What’s the difference between a vaccine and a treatment for coronavirus – Business Insider – Business Insider

April 29, 2020

The world is racing to find ways to treat and prevent the novel coronavirus.

Both preventing and treating the disease, experts say, are critical to lessening social distancing measure that have been put in place to minimize the spread of the coronavirus.

While we might never get back to the "normal life" we knew before the pandemic, getting out from under lockdown-like conditions will hinge greatly on whether a vaccine can be developed, and if we can get treatments that are effective in treating COVID-19, the disease caused by the novel coronavirus.

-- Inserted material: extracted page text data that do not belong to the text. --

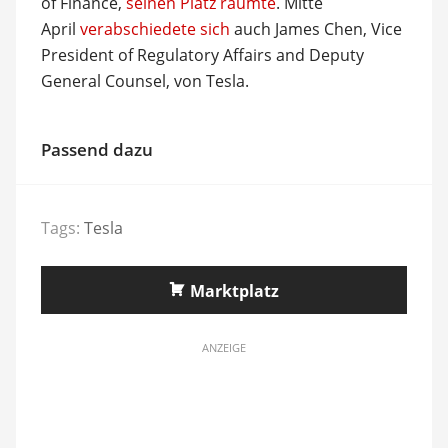
of Finance,
seinen Platz räumte
. Mitte
April
verabschiedete sich
auch James Chen, Vice
President of Regulatory Affairs and Deputy
General Counsel, von Tesla.
Passend dazu
Tags:
Tesla
Marktplatz
ANZEIGE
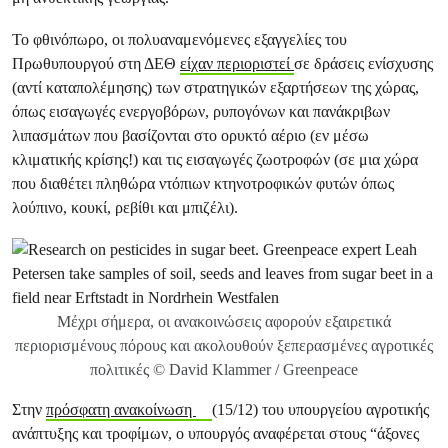
Το φθινόπωρο, οι πολυαναμενόμενες εξαγγελίες του
Πρωθυπουργού στη ΔΕΘ
είχαν περιοριστεί
σε δράσεις ενίσχυσης
(αντί καταπολέμησης) των στρατηγικών εξαρτήσεων της χώρας,
όπως εισαγωγές ενεργοβόρων, ρυπογόνων και πανάκριβων
λιπασμάτων που βασίζονται στο ορυκτό αέριο (εν μέσω
κλιματικής κρίσης!) και τις εισαγωγές ζωοτροφών (σε μια χώρα
που διαθέτει πληθώρα ντόπιων κτηνοτροφικών φυτών όπως
λούπινο, κουκί, ρεβίθι και μπιζέλι).
Μέχρι σήμερα, οι ανακοινώσεις αφορούν εξαιρετικά
περιορισμένους πόρους και ακολουθούν ξεπερασμένες αγροτικές
πολιτικές © David Klammer / Greenpeace
Στην
πρόσφατη ανακοίνωση
(15/12) του υπουργείου αγροτικής
ανάπτυξης και τροφίμων, ο υπουργός αναφέρεται στους “άξονες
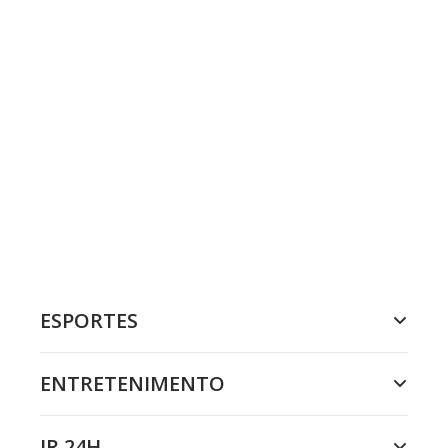
ESPORTES
ENTRETENIMENTO
JR 24H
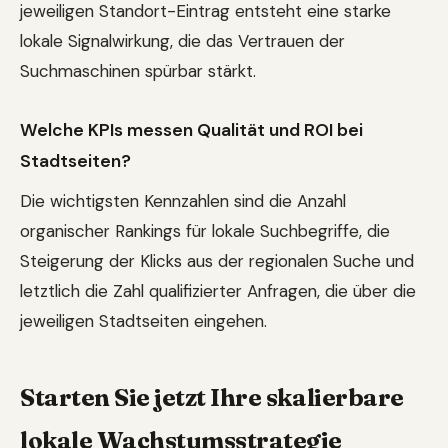
jeweiligen Standort-Eintrag entsteht eine starke
lokale Signalwirkung, die das Vertrauen der
Suchmaschinen spürbar stärkt.
Welche KPIs messen Qualität und ROI bei
Stadtseiten?
Die wichtigsten Kennzahlen sind die Anzahl
organischer Rankings für lokale Suchbegriffe, die
Steigerung der Klicks aus der regionalen Suche und
letztlich die Zahl qualifizierter Anfragen, die über die
jeweiligen Stadtseiten eingehen.
Starten Sie jetzt Ihre skalierbare
lokale Wachstumsstrategie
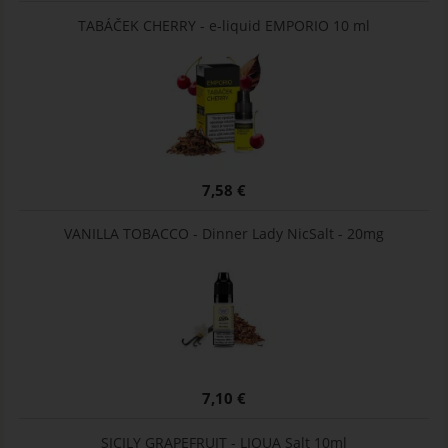
TABÁČEK CHERRY - e-liquid EMPORIO 10 ml
7,58 €
VANILLA TOBACCO - Dinner Lady NicSalt - 20mg
7,10 €
SICILY GRAPEFRUIT - LIQUA Salt 10ml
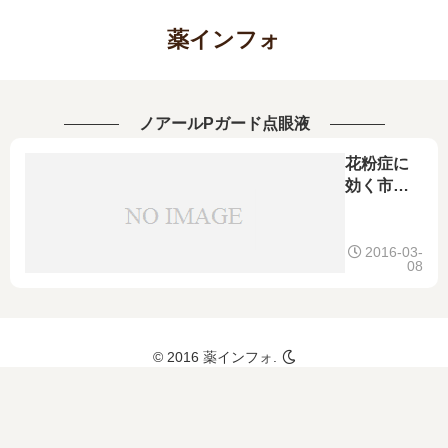
薬インフォ
ノアールPガード点眼液
花粉症に
効く市販
の目薬ラ
ンキン
グ！予防
2016-03-
08
目的やコ
ンタクト
をしなが
ら使える
© 2016 薬インフォ.
ものも！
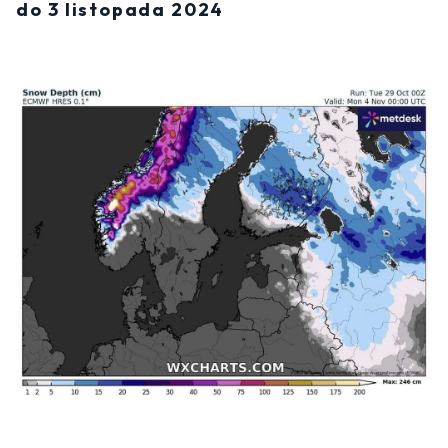
do 3 listopada 2024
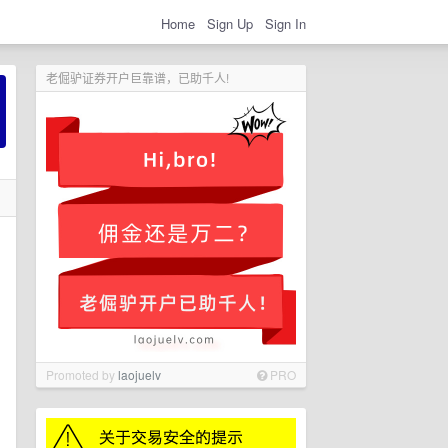
Home
Sign Up
Sign In
老倔驴证券开户巨靠谱，已助千人!
Promoted by
laojuelv
PRO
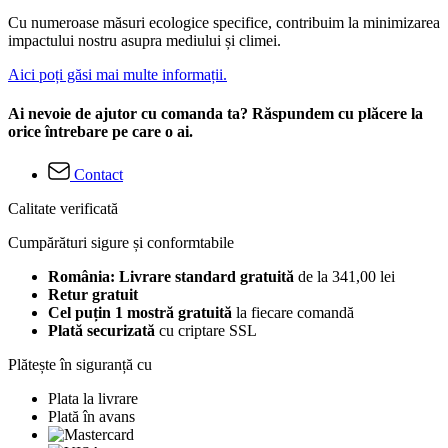
Cu numeroase măsuri ecologice specifice, contribuim la minimizarea
impactului nostru asupra mediului și climei.
Aici poți găsi mai multe informații.
Ai nevoie de ajutor cu comanda ta? Răspundem cu plăcere la
orice întrebare pe care o ai.
Contact
Calitate verificată
Cumpărături sigure și conformtabile
România: Livrare standard gratuită
de la 341,00 lei
Retur gratuit
Cel puțin 1 mostră gratuită
la fiecare comandă
Plată securizată
cu criptare SSL
Plătește în siguranță cu
Plata la livrare
Plată în avans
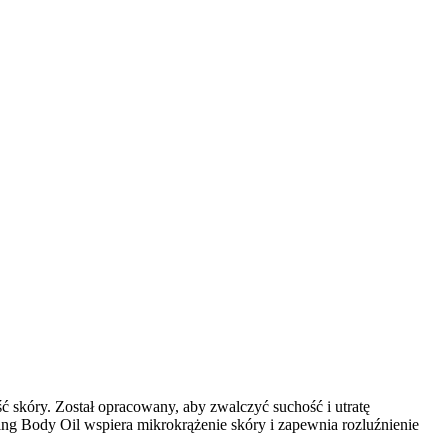
ść skóry. Został opracowany, aby zwalczyć suchość i utratę
ning Body Oil wspiera mikrokrążenie skóry i zapewnia rozluźnienie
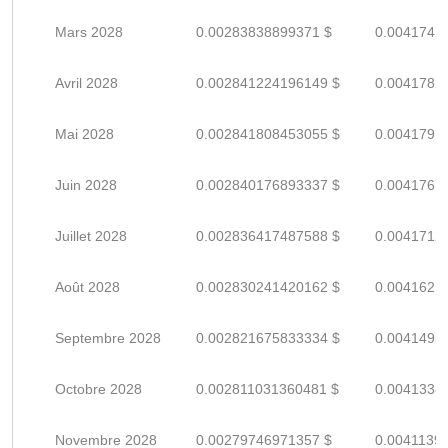
Mars 2028
0.00283838899371 $
0.0041741
Avril 2028
0.002841224196149 $
0.0041782
Mai 2028
0.002841808453055 $
0.0041791
Juin 2028
0.002840176893337 $
0.0041767
Juillet 2028
0.002836417487588 $
0.0041712
Août 2028
0.002830241420162 $
0.0041621
Septembre 2028
0.002821675833334 $
0.0041495
Octobre 2028
0.002811031360481 $
0.0041338
Novembre 2028
0.00279746971357 $
0.0041139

Vaccines are used to prepare the body's immune system to fight off infections. They work by giving the body a small taste of what the virus is like so that way it can produce antibodies that fight off an intruding virus, ideally keeping people from falling ill. Some vaccines protect better than others, and they're typically administered across broad populations.

There are vaccines for some infectious diseases, like the flu, smallpox, measles, and chickenpox. But others, like HIV and hepatitis C, don't have vaccines that protect against them. Vaccines that protect against two other deadly outbreaks, MERS and SARS, have yet to be approved after the outbreaks subsided.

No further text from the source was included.